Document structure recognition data
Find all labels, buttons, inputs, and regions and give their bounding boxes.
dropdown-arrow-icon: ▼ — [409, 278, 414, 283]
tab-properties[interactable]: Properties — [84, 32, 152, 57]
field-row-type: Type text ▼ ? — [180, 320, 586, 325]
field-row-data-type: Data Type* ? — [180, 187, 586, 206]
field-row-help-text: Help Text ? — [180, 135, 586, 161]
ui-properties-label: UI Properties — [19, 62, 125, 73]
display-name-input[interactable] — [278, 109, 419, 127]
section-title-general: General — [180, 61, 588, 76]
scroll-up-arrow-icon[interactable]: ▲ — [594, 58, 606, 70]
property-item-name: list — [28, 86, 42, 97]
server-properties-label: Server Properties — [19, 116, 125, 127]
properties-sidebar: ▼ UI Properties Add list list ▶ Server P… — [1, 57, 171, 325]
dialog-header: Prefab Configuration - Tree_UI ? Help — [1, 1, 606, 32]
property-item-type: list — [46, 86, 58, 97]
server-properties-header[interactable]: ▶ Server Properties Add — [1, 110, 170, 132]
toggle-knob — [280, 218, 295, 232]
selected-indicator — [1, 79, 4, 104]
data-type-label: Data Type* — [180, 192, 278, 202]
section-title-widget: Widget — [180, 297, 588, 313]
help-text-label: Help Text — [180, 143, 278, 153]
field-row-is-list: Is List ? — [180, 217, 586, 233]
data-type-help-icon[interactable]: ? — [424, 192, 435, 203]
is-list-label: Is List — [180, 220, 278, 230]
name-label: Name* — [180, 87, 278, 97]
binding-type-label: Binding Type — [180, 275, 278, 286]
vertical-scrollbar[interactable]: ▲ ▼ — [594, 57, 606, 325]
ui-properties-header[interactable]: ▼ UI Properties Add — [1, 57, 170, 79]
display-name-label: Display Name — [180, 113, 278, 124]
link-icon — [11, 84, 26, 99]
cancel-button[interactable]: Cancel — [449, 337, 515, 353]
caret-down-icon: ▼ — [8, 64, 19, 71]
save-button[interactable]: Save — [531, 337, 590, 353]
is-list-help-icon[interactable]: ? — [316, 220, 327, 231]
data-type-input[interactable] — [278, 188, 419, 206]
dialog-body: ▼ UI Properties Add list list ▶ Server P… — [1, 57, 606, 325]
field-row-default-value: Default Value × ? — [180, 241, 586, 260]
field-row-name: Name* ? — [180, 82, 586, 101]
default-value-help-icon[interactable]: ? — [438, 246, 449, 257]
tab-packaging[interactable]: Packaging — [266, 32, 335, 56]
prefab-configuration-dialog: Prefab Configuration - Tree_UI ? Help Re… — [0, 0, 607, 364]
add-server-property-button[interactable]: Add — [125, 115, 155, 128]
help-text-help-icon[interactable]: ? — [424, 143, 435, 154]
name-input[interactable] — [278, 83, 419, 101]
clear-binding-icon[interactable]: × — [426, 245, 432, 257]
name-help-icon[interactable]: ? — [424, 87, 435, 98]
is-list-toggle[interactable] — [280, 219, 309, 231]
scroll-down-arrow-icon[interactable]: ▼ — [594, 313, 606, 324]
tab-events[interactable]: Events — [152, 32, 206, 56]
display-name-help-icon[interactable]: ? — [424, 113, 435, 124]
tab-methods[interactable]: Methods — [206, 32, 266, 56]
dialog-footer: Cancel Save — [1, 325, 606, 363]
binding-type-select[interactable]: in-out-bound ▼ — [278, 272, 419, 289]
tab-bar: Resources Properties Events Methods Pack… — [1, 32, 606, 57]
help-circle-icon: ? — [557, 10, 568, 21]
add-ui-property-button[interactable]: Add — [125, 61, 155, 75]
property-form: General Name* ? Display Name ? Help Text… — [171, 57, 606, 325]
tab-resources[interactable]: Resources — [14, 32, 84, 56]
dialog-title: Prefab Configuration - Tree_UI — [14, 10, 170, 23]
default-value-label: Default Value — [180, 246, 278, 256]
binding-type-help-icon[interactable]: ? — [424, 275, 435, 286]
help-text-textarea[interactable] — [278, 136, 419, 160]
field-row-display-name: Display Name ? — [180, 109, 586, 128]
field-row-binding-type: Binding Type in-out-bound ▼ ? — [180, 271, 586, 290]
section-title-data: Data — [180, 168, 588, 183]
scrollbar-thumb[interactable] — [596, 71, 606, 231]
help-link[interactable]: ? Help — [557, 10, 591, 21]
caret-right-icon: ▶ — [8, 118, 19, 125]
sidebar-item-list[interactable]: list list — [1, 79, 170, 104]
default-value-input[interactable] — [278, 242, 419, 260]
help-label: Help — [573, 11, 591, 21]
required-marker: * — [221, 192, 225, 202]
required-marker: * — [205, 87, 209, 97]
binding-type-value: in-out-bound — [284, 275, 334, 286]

How to complete this task
Report each line in the data that holds the word "toggle".

Expected output
toggle-knob — [280, 218, 295, 232]
is-list-toggle[interactable] — [280, 219, 309, 231]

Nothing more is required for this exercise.